Bill would preserve public access to records when necessary and allow Coloradans a second chance to thrive

DENVER, CO– The House today advanced legislation sponsored by Representatives Mike Weissman and Jennifer Bacon that would automatically seal records for low level offenses while preserving public access to records when necessary and in the public interest.

“Punishment for an offense should end when the sentence does, but for many who have come into contact with our criminal justice system, court records can block access to housing or employment for a lifetime,” said Rep. Mike Weissman, D-Aurora. “Without automatic record sealing, it can be expensive and often extremely difficult for Coloradans to truly have a second chance after they have served their sentence for a low level offense.

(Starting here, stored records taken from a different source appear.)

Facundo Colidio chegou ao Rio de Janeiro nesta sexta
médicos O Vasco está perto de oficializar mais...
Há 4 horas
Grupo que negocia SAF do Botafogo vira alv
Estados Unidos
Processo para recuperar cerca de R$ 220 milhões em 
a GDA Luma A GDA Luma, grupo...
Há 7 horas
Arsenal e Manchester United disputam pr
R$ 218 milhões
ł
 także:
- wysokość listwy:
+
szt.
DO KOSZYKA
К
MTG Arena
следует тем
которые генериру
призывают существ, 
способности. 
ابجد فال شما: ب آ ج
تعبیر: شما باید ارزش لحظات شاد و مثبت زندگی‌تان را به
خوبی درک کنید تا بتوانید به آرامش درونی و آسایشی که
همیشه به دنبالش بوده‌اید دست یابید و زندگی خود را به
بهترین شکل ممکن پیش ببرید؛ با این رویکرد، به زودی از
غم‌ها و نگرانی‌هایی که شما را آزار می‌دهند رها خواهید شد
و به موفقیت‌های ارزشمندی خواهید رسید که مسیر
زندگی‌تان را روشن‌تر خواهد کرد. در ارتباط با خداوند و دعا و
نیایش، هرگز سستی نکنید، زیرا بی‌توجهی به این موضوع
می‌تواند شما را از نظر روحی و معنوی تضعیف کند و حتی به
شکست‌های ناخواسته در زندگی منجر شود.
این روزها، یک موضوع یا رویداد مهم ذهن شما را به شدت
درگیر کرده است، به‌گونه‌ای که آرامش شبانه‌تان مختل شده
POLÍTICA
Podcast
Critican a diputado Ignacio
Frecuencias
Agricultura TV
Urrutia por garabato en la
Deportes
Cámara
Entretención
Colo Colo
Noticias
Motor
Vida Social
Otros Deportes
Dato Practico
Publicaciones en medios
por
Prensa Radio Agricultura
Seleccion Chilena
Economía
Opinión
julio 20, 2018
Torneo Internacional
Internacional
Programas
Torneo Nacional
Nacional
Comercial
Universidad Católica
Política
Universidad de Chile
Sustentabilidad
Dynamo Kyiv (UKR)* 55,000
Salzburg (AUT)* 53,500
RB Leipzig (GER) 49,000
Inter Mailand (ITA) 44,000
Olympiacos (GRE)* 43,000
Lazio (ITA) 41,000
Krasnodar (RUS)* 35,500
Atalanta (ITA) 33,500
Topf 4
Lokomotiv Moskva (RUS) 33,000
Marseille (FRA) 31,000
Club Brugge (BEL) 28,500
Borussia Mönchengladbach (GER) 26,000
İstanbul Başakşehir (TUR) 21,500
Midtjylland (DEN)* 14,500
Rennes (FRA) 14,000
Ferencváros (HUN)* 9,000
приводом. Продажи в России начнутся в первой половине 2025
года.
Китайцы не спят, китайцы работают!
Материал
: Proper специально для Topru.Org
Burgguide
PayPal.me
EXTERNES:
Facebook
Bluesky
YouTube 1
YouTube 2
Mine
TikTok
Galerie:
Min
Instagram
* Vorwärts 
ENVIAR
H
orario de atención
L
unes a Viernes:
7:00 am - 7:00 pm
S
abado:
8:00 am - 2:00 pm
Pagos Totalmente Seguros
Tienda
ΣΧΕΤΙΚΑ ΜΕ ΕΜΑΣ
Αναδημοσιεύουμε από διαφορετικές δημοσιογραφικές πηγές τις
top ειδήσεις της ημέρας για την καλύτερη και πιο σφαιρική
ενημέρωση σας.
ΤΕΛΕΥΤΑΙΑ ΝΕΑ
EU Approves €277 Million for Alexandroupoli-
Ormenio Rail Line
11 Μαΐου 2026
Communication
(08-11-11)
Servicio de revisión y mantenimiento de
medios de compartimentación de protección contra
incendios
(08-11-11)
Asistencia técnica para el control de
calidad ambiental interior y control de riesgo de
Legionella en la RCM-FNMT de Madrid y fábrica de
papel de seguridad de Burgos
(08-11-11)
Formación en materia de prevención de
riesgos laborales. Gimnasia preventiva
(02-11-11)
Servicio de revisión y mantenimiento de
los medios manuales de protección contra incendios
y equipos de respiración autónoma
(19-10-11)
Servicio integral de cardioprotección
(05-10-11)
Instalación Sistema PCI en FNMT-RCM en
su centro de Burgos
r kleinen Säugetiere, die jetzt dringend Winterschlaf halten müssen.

This bill preserves access to criminal records when it is in the public interest to do so while allowing Coloradans the opportunity to fully return to life outside of our criminal justice system.”

“In our system, just having an arrest record even if you were never charged keeps you from opportunities. Automatic record sealing is one of the most obvious tools we have to ensure that Coloradans have a real opportunity to successfully reenter society and thrive after leaving the criminal justice system,” said Rep. Jennifer Bacon, D-Denver. “The evidence is clear: clean slate laws like this help people access education, housing and employment, and reduce recidivism. For the Black and Brown Coloradans who have faced disproportionate impacts from our unjust criminal legal system, automatic record sealing is a necessary step to curb the systemic racism that often blocks pathways to success.”

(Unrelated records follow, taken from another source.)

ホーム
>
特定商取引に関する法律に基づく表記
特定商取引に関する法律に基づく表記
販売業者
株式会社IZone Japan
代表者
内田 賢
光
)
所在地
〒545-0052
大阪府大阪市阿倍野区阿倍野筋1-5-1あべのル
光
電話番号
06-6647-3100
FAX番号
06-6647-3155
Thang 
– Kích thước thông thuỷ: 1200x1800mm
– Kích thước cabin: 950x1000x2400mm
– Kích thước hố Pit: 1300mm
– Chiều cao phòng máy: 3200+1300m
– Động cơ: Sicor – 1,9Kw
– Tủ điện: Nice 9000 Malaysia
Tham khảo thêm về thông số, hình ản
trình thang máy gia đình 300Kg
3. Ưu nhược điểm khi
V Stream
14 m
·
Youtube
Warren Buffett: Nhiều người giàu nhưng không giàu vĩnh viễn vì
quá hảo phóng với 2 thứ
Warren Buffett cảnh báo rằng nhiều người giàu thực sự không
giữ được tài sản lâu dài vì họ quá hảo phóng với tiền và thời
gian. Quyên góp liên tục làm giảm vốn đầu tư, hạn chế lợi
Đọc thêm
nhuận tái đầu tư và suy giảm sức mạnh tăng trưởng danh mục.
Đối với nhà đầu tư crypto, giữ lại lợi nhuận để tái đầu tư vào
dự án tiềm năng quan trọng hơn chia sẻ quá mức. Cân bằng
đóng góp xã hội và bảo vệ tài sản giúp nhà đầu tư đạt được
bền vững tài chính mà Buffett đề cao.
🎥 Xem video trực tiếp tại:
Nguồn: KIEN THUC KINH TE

Two years ago the legislature passed HB19-1275, a bill that created a process for people convicted of low level offenses to petition the court to have their record sealed, by a vote of 91-6 across both chambers. Under HB21-1214, certain records for low-level drug offenses would be automatically sealed. The bill does not change the non-drug offenses eligible to be considered by a court for discretionary sealing and would still not apply to violent offenses, child abuse, or driving under the influence, among other exceptions in current law. It requires waiting periods of up to ten years depending on the offenses being considered by a court for sealing.

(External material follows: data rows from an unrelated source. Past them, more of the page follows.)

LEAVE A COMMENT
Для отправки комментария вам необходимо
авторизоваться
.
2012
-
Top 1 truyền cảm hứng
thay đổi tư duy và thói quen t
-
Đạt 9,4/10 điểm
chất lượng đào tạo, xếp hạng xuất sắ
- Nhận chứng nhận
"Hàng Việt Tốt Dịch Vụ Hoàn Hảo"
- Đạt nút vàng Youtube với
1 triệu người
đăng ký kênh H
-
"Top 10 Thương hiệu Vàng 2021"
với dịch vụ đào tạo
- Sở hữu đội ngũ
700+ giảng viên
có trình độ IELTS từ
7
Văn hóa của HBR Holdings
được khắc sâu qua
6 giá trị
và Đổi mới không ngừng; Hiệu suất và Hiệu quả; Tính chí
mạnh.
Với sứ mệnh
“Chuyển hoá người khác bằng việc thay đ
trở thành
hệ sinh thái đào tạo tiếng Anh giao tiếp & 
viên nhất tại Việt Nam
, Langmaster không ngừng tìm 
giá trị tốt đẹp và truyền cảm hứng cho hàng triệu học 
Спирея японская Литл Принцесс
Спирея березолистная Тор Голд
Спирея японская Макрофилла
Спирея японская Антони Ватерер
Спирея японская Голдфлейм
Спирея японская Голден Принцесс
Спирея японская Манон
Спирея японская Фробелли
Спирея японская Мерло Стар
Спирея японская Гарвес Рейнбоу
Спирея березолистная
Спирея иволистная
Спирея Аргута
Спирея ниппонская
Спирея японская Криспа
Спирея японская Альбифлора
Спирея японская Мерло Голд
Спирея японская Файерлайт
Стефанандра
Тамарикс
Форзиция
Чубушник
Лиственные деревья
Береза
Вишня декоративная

With the exception of a life sentence, punishment in our criminal legal system is meant to be finite–meaning it ends. However, a criminal record follows a defendant for the rest of their lives, often impacting opportunities for housing or employment, even for minor offenses. Criminal records make it harder for people to re-integrate into their communities and create barriers to secure housing and employment. When record sealing is based on a petition system, the burden falls on the individual to be aware of their eligibility and to navigate a time-consuming and costly process to secure relief. Nearly half of Black men and almost 40 percent of white males are arrested by the time they are 23 years old.

The bill, which is supported by the ACLU and Americans for Prosperity, shifts the onus of responsibility onto the system while still allowing records to be easily unsealed if there is an intervening factor, for example if the person who committed the offense is running for public office. Furthermore, comprehensive arrest data is collected under SB20-217 regarding the race, ethnicity and gender of every person arrested in Colorado in order to reveal patterns of discriminatory law enforcement practices.